"""

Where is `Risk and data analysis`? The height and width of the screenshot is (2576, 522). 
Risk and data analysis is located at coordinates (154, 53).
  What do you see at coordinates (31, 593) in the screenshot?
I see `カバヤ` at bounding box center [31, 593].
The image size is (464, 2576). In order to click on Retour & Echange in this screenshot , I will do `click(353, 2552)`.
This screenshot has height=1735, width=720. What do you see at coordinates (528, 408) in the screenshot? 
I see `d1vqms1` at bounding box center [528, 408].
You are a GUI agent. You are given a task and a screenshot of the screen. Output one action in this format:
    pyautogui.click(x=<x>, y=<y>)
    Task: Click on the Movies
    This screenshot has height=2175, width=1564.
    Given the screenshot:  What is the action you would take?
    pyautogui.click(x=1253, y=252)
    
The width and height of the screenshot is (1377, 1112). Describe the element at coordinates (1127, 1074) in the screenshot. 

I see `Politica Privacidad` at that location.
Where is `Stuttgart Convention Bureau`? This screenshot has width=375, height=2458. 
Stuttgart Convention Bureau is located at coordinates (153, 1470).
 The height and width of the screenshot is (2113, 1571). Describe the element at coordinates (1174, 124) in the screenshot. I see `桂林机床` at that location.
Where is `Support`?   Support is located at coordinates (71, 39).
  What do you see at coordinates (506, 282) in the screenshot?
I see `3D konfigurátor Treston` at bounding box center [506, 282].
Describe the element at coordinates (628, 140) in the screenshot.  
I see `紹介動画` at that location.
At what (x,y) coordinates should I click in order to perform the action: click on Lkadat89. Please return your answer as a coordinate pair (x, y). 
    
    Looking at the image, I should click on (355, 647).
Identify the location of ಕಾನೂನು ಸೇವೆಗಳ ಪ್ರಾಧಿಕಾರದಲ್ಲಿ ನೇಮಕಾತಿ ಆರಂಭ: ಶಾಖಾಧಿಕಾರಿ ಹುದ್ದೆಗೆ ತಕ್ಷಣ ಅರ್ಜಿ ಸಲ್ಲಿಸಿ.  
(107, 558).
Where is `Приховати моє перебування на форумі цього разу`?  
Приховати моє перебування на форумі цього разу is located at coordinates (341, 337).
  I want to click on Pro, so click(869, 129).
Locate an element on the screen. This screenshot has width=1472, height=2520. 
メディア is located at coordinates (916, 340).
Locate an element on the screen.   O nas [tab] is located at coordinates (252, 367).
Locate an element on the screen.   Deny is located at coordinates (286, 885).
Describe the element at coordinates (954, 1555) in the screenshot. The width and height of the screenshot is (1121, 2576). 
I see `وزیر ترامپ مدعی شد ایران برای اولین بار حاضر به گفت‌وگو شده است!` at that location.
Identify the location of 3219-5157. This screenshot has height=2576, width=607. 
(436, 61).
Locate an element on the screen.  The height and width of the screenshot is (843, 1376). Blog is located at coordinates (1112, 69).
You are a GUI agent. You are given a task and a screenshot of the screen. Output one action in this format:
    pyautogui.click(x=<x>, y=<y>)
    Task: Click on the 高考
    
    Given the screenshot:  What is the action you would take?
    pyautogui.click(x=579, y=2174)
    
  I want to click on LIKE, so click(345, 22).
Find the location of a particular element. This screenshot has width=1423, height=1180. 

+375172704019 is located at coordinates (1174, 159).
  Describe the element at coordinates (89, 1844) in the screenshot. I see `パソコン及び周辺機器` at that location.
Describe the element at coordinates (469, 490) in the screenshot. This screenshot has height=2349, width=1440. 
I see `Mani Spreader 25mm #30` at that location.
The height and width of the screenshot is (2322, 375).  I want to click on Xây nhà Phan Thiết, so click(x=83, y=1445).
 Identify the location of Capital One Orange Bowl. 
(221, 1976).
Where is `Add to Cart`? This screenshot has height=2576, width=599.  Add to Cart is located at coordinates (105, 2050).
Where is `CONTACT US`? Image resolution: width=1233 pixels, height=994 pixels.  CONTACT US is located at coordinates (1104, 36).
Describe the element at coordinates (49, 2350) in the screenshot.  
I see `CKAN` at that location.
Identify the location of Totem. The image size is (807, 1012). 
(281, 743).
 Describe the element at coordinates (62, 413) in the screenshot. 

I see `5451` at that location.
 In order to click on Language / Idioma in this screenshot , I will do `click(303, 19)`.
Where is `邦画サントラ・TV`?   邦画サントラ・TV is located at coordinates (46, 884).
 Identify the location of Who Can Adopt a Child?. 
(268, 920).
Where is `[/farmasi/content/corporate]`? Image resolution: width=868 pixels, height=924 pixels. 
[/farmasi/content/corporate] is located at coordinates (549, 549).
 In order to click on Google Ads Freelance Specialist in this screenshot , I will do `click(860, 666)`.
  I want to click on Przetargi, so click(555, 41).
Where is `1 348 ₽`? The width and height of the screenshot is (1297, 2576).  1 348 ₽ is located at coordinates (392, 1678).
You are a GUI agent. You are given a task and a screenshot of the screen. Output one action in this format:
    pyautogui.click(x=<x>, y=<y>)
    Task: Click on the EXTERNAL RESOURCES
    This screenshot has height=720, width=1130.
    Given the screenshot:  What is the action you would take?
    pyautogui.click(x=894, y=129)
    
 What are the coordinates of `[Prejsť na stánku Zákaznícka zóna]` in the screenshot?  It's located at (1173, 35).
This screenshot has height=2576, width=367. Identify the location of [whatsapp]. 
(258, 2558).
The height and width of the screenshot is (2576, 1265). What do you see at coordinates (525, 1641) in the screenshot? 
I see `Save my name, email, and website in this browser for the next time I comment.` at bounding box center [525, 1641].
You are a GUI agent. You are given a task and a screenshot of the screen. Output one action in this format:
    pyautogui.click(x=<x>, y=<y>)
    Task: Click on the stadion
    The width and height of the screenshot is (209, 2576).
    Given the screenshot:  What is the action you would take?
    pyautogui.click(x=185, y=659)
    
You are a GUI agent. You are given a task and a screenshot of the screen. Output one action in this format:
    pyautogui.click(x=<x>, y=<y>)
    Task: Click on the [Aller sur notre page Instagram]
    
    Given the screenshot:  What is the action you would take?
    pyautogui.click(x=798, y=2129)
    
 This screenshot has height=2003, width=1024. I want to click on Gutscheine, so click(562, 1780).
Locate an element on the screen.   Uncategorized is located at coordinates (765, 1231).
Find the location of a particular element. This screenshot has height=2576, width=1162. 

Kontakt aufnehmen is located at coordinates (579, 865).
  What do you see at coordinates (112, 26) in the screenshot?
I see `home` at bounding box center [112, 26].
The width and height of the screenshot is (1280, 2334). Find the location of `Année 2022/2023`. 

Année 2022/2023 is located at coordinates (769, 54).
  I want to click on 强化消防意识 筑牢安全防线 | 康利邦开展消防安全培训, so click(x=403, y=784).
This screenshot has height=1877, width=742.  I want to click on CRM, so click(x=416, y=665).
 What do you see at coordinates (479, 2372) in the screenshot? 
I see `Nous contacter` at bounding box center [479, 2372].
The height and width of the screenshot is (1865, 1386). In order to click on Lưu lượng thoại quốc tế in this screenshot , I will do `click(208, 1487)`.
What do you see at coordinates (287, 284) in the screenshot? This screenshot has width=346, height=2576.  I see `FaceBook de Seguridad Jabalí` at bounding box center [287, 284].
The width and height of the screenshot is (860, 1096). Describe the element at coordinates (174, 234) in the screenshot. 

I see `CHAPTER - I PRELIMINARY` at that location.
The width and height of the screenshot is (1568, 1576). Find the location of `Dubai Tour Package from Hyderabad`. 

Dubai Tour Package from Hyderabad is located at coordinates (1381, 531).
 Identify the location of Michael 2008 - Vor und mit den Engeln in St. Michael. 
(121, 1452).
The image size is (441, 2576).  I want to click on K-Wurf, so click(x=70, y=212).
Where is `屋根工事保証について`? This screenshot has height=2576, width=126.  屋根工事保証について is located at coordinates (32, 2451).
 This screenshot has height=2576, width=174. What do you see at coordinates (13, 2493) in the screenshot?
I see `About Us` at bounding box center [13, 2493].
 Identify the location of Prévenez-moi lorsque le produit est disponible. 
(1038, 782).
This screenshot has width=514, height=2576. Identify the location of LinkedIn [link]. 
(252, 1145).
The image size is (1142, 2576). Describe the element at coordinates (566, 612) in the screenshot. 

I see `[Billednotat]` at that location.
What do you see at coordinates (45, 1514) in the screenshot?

"""

Exercise aim
Return only the lines spanning from the first line of the material through the line with "The image size is (464, 2576).", copied exactly, both ends kept.

Task output
Where is `Risk and data analysis`? The height and width of the screenshot is (2576, 522). 
Risk and data analysis is located at coordinates (154, 53).
  What do you see at coordinates (31, 593) in the screenshot?
I see `カバヤ` at bounding box center [31, 593].
The image size is (464, 2576). In order to click on Retour & Echange in this screenshot , I will do `click(353, 2552)`.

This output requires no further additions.